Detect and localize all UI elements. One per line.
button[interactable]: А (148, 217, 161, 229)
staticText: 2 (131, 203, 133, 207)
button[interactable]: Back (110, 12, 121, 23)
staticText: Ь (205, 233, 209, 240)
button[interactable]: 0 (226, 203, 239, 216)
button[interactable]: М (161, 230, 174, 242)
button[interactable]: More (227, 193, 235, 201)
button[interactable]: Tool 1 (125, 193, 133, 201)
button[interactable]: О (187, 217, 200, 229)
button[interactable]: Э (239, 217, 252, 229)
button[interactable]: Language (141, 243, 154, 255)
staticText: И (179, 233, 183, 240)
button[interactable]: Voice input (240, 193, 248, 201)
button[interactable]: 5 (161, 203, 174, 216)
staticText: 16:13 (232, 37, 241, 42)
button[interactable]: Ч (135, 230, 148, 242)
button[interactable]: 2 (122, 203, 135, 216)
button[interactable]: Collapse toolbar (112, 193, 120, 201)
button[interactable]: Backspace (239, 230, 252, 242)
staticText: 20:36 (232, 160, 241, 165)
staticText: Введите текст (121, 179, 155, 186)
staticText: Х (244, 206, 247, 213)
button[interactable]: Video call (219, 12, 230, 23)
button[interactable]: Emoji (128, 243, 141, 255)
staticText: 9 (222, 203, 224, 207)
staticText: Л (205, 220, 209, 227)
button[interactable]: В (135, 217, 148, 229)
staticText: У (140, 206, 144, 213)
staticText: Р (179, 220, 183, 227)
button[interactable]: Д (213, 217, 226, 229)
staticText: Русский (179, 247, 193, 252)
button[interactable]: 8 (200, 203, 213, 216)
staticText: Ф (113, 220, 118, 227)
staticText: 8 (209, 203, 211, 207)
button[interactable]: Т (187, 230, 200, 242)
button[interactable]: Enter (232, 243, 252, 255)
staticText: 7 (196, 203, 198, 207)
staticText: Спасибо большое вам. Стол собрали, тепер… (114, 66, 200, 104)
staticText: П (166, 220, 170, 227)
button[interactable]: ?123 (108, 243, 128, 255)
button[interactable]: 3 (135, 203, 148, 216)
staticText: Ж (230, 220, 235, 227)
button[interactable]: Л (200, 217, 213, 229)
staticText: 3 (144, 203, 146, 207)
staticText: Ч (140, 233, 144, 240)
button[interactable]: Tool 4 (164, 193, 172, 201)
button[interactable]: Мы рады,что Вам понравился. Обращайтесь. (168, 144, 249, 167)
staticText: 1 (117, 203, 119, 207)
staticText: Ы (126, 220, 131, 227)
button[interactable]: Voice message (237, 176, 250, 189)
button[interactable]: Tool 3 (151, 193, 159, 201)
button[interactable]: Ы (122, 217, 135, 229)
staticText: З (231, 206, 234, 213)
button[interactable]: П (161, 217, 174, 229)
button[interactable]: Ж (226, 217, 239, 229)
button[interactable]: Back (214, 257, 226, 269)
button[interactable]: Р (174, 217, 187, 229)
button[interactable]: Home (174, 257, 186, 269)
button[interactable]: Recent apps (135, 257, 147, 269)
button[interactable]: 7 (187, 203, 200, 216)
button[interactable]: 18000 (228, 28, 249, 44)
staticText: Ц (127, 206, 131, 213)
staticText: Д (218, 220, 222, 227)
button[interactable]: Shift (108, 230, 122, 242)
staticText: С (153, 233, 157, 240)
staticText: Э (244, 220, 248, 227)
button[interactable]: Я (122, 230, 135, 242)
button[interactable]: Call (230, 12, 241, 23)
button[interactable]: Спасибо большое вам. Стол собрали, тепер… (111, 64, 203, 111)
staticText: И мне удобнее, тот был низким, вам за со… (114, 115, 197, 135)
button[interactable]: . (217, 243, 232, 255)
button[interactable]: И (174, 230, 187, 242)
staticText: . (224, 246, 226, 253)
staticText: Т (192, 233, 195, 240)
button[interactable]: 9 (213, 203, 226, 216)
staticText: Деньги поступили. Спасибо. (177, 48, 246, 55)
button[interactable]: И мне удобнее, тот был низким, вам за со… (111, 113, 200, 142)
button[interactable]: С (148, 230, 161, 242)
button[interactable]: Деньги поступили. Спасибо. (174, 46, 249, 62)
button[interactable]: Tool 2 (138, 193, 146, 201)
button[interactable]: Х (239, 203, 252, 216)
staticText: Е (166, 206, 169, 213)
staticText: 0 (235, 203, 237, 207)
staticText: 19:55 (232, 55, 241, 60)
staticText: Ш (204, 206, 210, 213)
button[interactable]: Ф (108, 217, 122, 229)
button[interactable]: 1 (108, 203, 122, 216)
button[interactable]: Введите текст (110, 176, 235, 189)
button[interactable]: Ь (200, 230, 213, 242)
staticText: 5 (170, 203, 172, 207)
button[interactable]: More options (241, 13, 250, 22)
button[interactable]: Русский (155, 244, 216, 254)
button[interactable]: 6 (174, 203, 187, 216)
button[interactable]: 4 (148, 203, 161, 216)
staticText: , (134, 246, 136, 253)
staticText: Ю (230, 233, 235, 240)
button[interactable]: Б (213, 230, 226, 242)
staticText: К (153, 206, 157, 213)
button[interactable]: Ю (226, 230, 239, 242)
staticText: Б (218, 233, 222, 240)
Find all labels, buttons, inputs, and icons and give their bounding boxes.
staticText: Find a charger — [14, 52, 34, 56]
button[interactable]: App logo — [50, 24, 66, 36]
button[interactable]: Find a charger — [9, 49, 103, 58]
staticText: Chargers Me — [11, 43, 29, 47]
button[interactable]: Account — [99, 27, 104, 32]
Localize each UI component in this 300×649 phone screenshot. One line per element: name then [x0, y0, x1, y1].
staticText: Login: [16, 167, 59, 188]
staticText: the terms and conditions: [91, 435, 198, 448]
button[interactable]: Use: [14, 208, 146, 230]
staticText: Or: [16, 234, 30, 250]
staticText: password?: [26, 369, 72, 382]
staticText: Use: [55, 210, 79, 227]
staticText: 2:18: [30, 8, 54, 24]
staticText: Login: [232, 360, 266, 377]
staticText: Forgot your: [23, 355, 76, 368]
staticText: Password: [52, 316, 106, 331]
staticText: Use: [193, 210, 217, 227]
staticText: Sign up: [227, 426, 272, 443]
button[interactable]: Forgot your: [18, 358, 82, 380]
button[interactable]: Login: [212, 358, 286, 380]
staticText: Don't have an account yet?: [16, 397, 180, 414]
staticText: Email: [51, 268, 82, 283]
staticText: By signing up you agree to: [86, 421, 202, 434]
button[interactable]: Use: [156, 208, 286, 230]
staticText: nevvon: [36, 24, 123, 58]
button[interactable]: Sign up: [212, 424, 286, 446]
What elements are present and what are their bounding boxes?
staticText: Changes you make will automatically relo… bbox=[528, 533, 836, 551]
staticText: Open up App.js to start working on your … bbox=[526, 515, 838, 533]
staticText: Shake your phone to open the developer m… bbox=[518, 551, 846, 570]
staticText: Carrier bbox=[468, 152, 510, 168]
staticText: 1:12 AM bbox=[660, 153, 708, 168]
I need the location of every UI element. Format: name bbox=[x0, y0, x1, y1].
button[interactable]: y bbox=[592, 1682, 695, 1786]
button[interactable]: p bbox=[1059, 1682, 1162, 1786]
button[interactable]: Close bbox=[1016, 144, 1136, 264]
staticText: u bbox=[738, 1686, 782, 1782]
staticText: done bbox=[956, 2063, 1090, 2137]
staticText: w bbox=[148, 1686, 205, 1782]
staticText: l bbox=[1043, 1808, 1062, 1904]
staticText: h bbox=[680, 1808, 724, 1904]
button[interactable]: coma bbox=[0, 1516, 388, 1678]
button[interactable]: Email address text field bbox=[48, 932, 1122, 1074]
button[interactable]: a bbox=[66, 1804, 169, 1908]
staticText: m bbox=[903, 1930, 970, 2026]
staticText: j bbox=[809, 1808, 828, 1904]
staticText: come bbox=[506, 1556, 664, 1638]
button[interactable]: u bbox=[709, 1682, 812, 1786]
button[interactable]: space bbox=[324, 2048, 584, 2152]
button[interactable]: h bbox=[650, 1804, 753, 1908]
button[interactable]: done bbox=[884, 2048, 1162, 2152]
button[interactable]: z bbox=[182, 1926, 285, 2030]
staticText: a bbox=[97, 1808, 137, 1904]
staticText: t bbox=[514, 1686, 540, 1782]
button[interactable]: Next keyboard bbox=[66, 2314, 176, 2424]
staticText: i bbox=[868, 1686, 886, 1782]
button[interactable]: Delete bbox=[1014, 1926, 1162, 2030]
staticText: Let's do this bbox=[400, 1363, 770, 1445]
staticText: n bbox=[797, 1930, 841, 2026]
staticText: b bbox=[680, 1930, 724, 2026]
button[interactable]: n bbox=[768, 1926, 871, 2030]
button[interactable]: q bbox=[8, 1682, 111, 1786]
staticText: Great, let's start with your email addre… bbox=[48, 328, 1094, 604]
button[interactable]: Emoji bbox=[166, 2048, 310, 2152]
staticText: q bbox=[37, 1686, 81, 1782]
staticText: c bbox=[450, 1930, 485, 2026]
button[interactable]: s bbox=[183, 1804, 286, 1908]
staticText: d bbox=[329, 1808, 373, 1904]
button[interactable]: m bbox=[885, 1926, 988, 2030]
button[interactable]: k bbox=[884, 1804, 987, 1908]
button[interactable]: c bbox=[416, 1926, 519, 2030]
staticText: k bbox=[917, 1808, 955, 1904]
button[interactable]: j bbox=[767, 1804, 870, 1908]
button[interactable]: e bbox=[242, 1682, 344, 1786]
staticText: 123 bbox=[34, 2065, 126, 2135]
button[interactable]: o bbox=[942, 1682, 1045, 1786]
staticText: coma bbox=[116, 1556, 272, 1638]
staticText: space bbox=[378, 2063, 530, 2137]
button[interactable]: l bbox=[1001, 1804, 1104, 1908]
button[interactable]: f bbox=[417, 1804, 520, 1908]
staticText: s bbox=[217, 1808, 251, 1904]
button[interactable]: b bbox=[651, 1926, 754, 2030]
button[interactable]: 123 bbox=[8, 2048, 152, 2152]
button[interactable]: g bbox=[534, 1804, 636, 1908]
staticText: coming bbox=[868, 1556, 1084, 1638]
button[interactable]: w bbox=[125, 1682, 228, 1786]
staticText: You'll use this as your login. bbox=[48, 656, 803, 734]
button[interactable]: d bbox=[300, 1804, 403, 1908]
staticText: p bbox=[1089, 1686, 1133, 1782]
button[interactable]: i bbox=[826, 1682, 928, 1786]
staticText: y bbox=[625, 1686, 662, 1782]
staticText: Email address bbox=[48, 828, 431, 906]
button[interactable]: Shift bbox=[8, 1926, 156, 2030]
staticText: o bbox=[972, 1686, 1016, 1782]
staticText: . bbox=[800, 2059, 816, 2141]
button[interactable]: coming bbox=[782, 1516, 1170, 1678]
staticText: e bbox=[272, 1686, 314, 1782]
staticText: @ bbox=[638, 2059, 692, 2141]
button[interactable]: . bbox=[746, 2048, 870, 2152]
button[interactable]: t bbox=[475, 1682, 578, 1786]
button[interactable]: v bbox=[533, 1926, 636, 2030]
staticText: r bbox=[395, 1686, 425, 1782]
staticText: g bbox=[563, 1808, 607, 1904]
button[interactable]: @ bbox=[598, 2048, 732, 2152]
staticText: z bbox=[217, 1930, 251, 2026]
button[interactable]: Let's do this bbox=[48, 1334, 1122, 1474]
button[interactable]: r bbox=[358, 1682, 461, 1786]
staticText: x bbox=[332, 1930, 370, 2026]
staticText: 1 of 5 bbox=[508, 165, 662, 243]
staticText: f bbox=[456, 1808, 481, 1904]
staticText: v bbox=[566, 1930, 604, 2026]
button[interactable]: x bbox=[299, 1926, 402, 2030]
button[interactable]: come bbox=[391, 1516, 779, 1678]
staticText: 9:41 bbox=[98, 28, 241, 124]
☆ ☆ ☆
EXERCISE GOAL
Across the listing, how many lines hold "your"? The answer must be the number only.

THE COMPLETED TASK
6